TASK BRIEF — Every line of the listing that contains the word "Brass" is to be copied out.

-- MATERIAL FOR THE TASK follows --

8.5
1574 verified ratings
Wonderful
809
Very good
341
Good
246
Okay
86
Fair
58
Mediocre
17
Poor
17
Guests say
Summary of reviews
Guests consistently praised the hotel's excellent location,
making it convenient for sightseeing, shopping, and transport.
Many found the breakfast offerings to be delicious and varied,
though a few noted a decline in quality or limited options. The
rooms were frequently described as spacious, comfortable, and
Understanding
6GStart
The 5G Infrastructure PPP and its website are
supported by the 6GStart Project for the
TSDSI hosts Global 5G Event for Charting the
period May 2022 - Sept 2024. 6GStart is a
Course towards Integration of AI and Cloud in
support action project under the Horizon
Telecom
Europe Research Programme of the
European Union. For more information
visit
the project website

-- MATERIAL FOR THE TASK concluded --
-- MATERIAL FOR THE TASK follows --

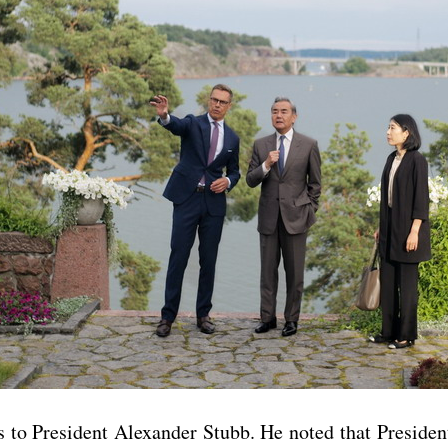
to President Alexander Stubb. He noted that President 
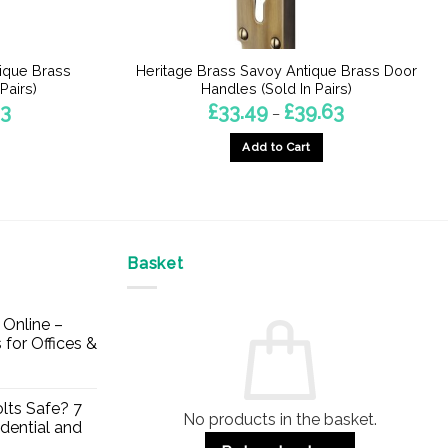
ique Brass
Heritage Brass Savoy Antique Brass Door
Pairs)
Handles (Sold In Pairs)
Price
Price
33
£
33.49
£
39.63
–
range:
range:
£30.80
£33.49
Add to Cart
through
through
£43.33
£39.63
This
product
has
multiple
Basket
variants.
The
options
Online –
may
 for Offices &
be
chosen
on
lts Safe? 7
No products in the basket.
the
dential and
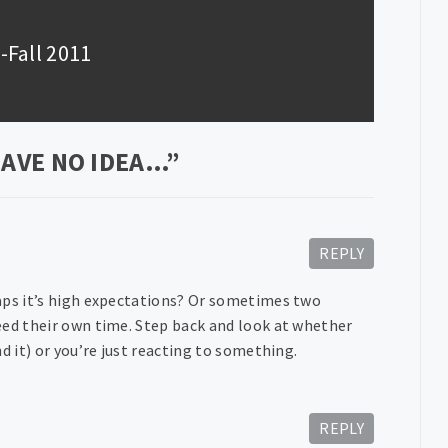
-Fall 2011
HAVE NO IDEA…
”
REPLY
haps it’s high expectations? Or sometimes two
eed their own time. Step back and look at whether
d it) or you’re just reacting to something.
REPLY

-- MATERIAL FOR THE TASK concluded --

EXERCISE RESPONSE —
ique Brass
Heritage Brass Savoy Antique Brass Door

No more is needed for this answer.